Why Avery NXR runs a local Small Language Model instead of calling a cloud LLM

2026-05-25 · Avery NXR

When developers look under the hood of Avery NXR, the first question is almost always the same: why didn't you just call GPT-4 or Claude?

It's a fair question. The frontier models are extraordinary. They write better prose. They reason across larger problems. They have read more code than any human ever will. For a lot of tasks — debugging an unfamiliar stack trace, refactoring an essay, brainstorming an architecture — they are the right tool.

Scaffolding a Next.js application is not one of those tasks.

The job we're actually doing

Avery NXR has a narrow goal. Given a short prompt, produce a production-ready Next.js + Prisma + TypeScript repository. Not a snippet. Not a starter template you have to finish by hand. A repository you can clone, run, and ship.

That job has a few unusual properties:

It is bounded. The model never has to write a Haskell library or explain quantum mechanics. It only has to know one framework, one ORM, and one type system, deeply.

It is repetitive. Most of what makes a real Next.js app — auth, billing, dashboards, CRUD, jobs, emails, file uploads — is structurally similar across applications. The variation lives in business logic, not in the scaffolding.

It is latency-sensitive. Developers iterate. They run a prompt, look at the output, adjust, run again. The faster that loop runs, the more refinements happen before the result feels right.

It is privacy-sensitive. The prompt for a real application is, by definition, a description of something that doesn't exist yet. It is the most confidential thing on a developer's machine.

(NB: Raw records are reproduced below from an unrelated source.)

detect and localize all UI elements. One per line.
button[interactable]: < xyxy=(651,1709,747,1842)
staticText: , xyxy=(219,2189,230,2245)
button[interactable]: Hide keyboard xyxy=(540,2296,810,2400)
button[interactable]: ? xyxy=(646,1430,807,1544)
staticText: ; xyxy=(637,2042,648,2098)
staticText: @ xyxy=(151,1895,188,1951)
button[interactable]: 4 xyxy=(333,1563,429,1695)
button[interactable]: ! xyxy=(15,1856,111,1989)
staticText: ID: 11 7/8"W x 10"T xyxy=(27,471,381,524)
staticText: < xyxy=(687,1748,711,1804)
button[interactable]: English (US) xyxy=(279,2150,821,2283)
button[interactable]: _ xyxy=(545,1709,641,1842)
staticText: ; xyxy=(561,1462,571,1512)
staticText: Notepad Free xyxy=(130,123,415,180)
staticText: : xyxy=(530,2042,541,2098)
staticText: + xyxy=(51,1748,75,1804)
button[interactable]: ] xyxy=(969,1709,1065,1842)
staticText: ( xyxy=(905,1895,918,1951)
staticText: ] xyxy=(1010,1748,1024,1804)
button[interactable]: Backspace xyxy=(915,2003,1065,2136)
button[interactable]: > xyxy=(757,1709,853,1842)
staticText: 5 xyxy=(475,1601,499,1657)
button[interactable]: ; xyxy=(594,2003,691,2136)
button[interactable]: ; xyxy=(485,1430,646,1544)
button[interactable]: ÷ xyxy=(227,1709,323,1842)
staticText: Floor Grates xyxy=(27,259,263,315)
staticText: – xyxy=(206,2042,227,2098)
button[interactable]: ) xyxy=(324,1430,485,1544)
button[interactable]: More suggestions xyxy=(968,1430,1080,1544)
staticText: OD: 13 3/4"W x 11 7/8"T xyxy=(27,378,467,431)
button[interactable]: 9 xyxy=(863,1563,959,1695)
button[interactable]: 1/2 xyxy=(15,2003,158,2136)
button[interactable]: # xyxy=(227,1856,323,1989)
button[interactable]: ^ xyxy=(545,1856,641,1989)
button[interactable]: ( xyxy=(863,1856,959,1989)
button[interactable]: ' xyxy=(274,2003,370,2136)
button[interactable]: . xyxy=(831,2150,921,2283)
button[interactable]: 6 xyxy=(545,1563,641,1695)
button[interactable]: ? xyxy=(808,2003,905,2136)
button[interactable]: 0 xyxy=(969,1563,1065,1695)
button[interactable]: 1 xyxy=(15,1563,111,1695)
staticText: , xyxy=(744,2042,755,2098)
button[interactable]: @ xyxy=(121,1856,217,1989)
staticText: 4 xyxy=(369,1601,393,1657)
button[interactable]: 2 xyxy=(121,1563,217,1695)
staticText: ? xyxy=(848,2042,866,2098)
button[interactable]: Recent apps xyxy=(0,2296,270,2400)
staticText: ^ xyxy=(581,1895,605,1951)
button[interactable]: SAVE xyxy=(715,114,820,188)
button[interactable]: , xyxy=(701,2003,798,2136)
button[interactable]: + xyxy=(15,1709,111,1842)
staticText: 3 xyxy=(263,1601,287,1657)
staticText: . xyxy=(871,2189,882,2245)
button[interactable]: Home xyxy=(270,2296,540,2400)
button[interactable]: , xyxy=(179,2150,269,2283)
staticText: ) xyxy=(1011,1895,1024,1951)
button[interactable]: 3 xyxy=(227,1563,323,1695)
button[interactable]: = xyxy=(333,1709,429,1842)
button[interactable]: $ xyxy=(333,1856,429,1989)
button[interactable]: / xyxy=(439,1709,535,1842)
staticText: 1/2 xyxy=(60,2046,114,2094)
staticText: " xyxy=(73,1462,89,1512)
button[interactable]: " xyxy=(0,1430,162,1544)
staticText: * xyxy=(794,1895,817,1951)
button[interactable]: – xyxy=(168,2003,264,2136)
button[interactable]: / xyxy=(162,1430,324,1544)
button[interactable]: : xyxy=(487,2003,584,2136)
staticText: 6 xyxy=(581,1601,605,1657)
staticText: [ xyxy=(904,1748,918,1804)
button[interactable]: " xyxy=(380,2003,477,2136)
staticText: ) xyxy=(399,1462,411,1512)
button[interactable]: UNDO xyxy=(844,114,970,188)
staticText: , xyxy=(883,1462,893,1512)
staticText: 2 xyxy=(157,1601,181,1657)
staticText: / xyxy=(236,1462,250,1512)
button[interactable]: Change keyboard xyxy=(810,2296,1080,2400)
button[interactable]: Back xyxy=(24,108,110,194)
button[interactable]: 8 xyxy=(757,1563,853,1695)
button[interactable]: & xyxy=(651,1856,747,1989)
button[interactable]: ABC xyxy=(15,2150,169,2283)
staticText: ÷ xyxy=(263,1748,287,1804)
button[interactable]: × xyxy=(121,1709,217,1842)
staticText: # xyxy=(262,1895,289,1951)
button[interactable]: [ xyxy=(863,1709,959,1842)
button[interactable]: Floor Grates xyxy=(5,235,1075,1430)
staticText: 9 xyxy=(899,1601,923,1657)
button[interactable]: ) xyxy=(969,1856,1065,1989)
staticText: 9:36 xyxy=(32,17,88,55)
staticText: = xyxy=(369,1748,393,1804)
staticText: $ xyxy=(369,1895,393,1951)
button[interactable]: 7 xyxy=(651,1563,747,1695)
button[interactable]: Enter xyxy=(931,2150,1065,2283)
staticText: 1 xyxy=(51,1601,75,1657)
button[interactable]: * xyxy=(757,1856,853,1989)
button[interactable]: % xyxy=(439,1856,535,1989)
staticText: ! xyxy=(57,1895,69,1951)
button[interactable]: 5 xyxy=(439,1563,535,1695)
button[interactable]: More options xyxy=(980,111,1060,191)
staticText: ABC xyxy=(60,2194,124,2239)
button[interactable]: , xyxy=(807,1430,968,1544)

A frontier cloud model can do this job. But the frontier model is sized for tasks Avery NXR is never going to ask of it, and that mismatch shows up as cost, latency, and a privacy boundary that crosses the public internet on every request.

What we built instead

The engine inside Avery NXR is a Small Language Model fine-tuned on millions of Next.js patterns — real applications, real generators, real refactors. It is small enough to ship inside the desktop app. It is fast enough to respond before a developer notices it started thinking. It is narrow enough that it doesn't waste capacity on things it will never be asked to do.

It runs on the developer's machine. No API key. No usage meter. No "your request was sent to OpenAI." The prompt, the codebase, and every decision the model makes stay on the laptop.

The tradeoff is real. The SLM cannot reason about a 50-file refactor the way a frontier model can. It cannot improvise novel solutions outside its domain. We are not pretending it is a smarter model than the frontier — it is a different shape of model, optimized for a different shape of job.

Why the math works

On a single completion, a frontier cloud model probably writes slightly better code than the SLM. On a session — the unit a developer actually experiences — the SLM wins.

A real scaffolding workflow takes seven to twelve prompts before the output is good enough to commit. On a cloud model with two-second round trips, that's roughly twenty seconds of waiting per session, plus the cognitive cost of the interruption each time. On the local SLM, the same workflow runs in under two seconds total. The developer never leaves flow.

A model that is eighty percent as smart but answers in two hundred milliseconds isn't worse. It's a different product. The same way a REPL isn't a worse compiler.

Privacy, almost as a side effect

We did not start this project to take a stand on data sovereignty. We started it because we wanted the loop to be faster.

The privacy properties come along for free. Because the model runs locally, the prompt never leaves the machine. Because the prompt never leaves the machine, there is no question of who trained on it, who stored it, who indexed it, or who got subpoenaed for it.

For engineers at a regulated company — finance, healthcare, defense — that property turns Avery NXR from "tool we'd like to try" into "tool we are allowed to use." That was not the goal, but it is one of the more important consequences.

What this thesis predicts

If we're right, more dev tools will move in this direction over the next two years. Not because cloud LLMs are bad — they're not — but because a lot of narrow, latency-sensitive, privacy-sensitive jobs are better served by small models that know one thing deeply than by giant models that know everything shallowly.

We are betting that scaffolding is the first one. We don't think it is the last.